#### INFORMATION SUPPLIED
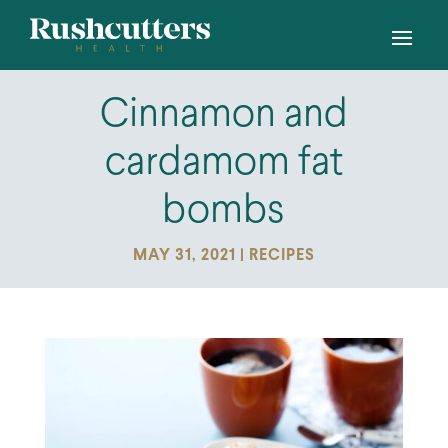
Cinnamon and
cardamom fat
bombs
MAY 31, 2021
|
RECIPES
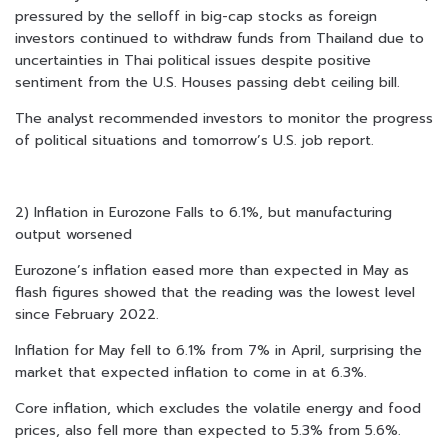
pressured by the selloff in big-cap stocks as foreign
investors continued to withdraw funds from Thailand due to
uncertainties in Thai political issues despite positive
sentiment from the U.S. Houses passing debt ceiling bill.
The analyst recommended investors to monitor the progress
of political situations and tomorrow’s U.S. job report.
2) Inflation in Eurozone Falls to 6.1%, but manufacturing
output worsened
Eurozone’s inflation eased more than expected in May as
flash figures showed that the reading was the lowest level
since February 2022.
Inflation for May fell to 6.1% from 7% in April, surprising the
market that expected inflation to come in at 6.3%.
Core inflation, which excludes the volatile energy and food
prices, also fell more than expected to 5.3% from 5.6%.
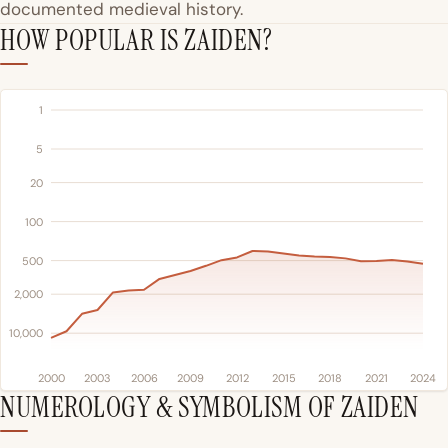
documented medieval history.
HOW POPULAR IS ZAIDEN?
1
5
20
100
500
2,000
10,000
2000
2003
2006
2009
2012
2015
2018
2021
2024
NUMEROLOGY & SYMBOLISM OF ZAIDEN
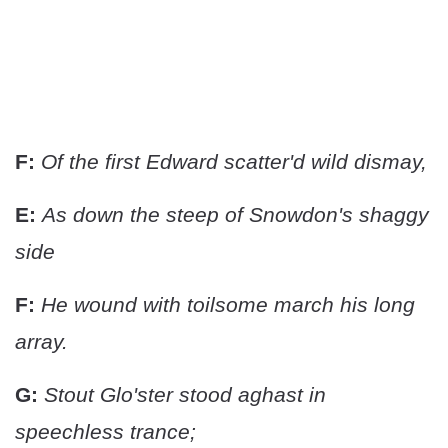
F:
Of the first Edward scatter'd wild dismay,
E:
As down the steep of Snowdon's shaggy
side
F:
He wound with toilsome march his long
array.
G:
Stout Glo'ster stood aghast in
speechless trance;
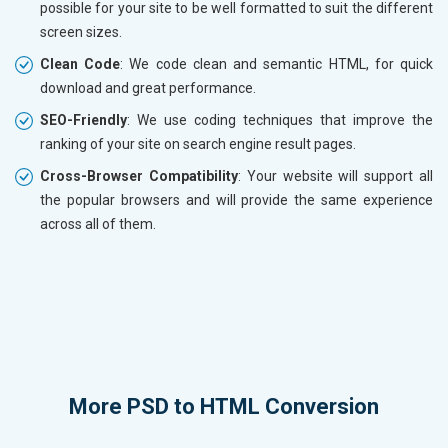
possible for your site to be well formatted to suit the different
screen sizes.
Clean Code
: We code clean and semantic HTML, for quick
download and great performance.
SEO-Friendly
: We use coding techniques that improve the
ranking of your site on search engine result pages.
Cross-Browser Compatibility
: Your website will support all
the popular browsers and will provide the same experience
across all of them.
More
PSD to HTML Conversion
########
TO DO ::
Could you copy every line in the records that holds "will"?

RESULT BELOW ::
: Your website will support all
the popular browsers and will provide the same experience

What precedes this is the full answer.